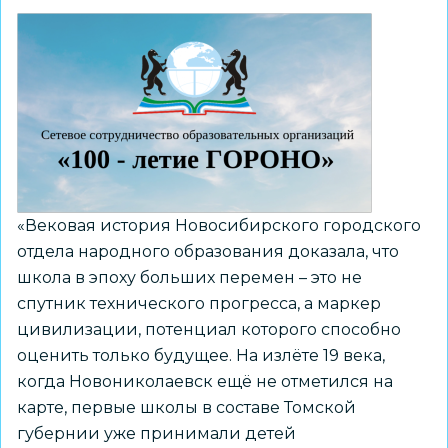
том
благотворительного
проекта
«Книга
для
Тёмы.
История
Алёны»
«Вековая история Новосибирского городского
отдела народного образования доказала, что
школа в эпоху больших перемен – это не
спутник технического прогресса, а маркер
цивилизации, потенциал которого способно
оценить только будущее. На излёте 19 века,
когда Новониколаевск ещё не отметился на
карте, первые школы в составе Томской
губернии уже принимали детей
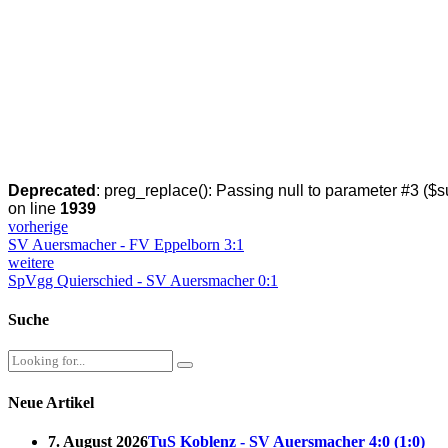
Deprecated
: preg_replace(): Passing null to parameter #3 ($su
on line
1939
vorherige
SV Auersmacher - FV Eppelborn 3:1
weitere
SpVgg Quierschied - SV Auersmacher 0:1
Suche
Neue Artikel
7. August 2026
TuS Koblenz - SV Auersmacher 4:0 (1:0)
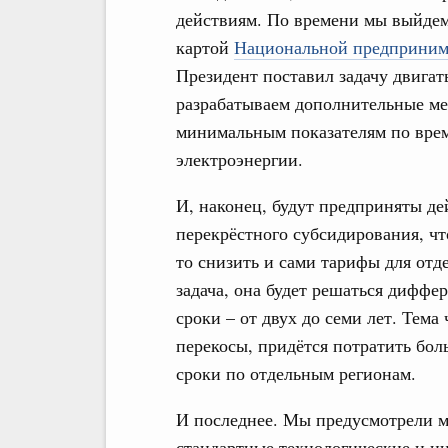
действиям. По времени мы выйдем
картой
Национальной предприним
Президент поставил задачу двигат
разрабатываем дополнительные ме
минимальным показателям по вре
электроэнергии.
И, наконец, будут предприняты д
перекрёстного субсидирования, чт
то снизить и сами тарифы для отд
задача, она будет решаться диффе
сроки – от двух до семи лет. Тема
перекосы, придётся потратить бол
сроки по отдельным регионам.
И последнее. Мы предусмотрели м
стандартные технологические и и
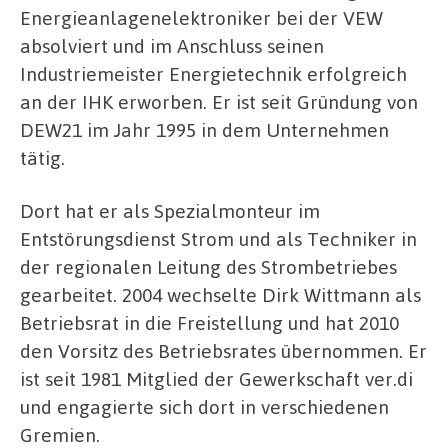
Energieanlagenelektroniker bei der VEW
absolviert und im Anschluss seinen
Industriemeister Energietechnik erfolgreich
an der IHK erworben. Er ist seit Gründung von
DEW21 im Jahr 1995 in dem Unternehmen
tätig.
Dort hat er als Spezialmonteur im
Entstörungsdienst Strom und als Techniker in
der regionalen Leitung des Strombetriebes
gearbeitet. 2004 wechselte Dirk Wittmann als
Betriebsrat in die Freistellung und hat 2010
den Vorsitz des Betriebsrates übernommen. Er
ist seit 1981 Mitglied der Gewerkschaft ver.di
und engagierte sich dort in verschiedenen
Gremien.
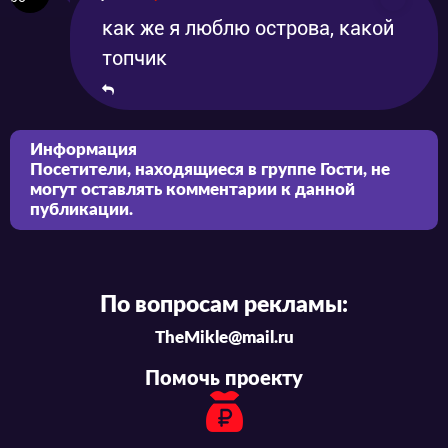
как же я люблю острова, какой
топчик
Информация
Посетители, находящиеся в группе
Гости
, не
могут оставлять комментарии к данной
публикации.
По вопросам рекламы:
TheMikle@mail.ru
Помочь проекту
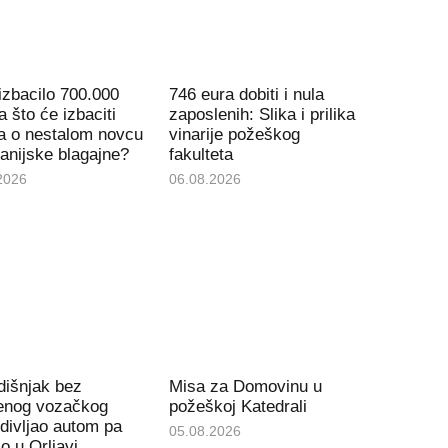
izbacilo 700.000
746 eura dobiti i nula
a što će izbaciti
zaposlenih: Slika i prilika
ga o nestalom novcu
vinarije požeškog
panijske blagajne?
fakulteta
2026
06.08.2026
dišnjak bez
Misa za Domovinu u
enog vozačkog
požeškoj Katedrali
 divljao autom pa
05.08.2026
o u Orljavi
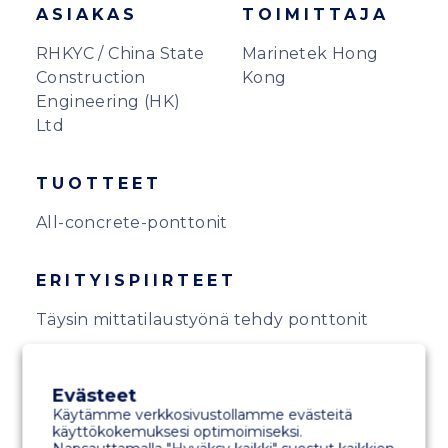
ASIAKAS
TOIMITTAJA
RHKYC / China State
Marinetek Hong
Construction
Kong
Engineering (HK)
Ltd
TUOTTEET
All-concrete-ponttonit
ERITYISPIIRTEET
Täysin mittatilaustyönä tehdy ponttonit
Evästeet
Käytämme verkkosivustollamme evästeitä
käyttökokemuksesi optimoimiseksi.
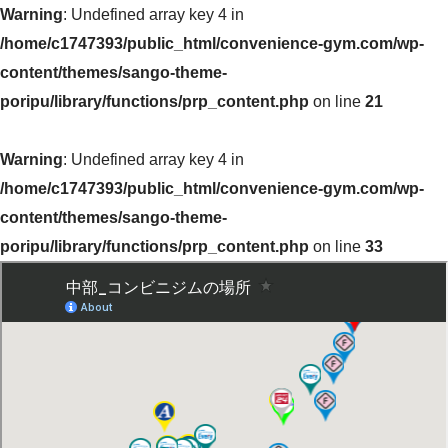
Warning
: Undefined array key 4 in
/home/c1747393/public_html/convenience-gym.com/wp-
content/themes/sango-theme-
poripu/library/functions/prp_content.php
on line
21
Warning
: Undefined array key 4 in
/home/c1747393/public_html/convenience-gym.com/wp-
content/themes/sango-theme-
poripu/library/functions/prp_content.php
on line
33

______

§ WORK TO COMPLETE:
What's needed is an exact copy of the lines above from the one with "Betriebsrat in die Freistellung und hat 2010" through the one with "zaposlenih: Slika i prilika", both included; the pictures stay out.

§ EXERCISE RESPONSE:
Betriebsrat in die Freistellung und hat 2010
den Vorsitz des Betriebsrates übernommen. Er
ist seit 1981 Mitglied der Gewerkschaft ver.di
und engagierte sich dort in verschiedenen
Gremien.
как же я люблю острова, какой
топчик
Информация
Посетители, находящиеся в группе
Гости
, не
могут оставлять комментарии к данной
публикации.
По вопросам рекламы:
TheMikle@mail.ru
Помочь проекту
izbacilo 700.000
746 eura dobiti i nula
a što će izbaciti
zaposlenih: Slika i prilika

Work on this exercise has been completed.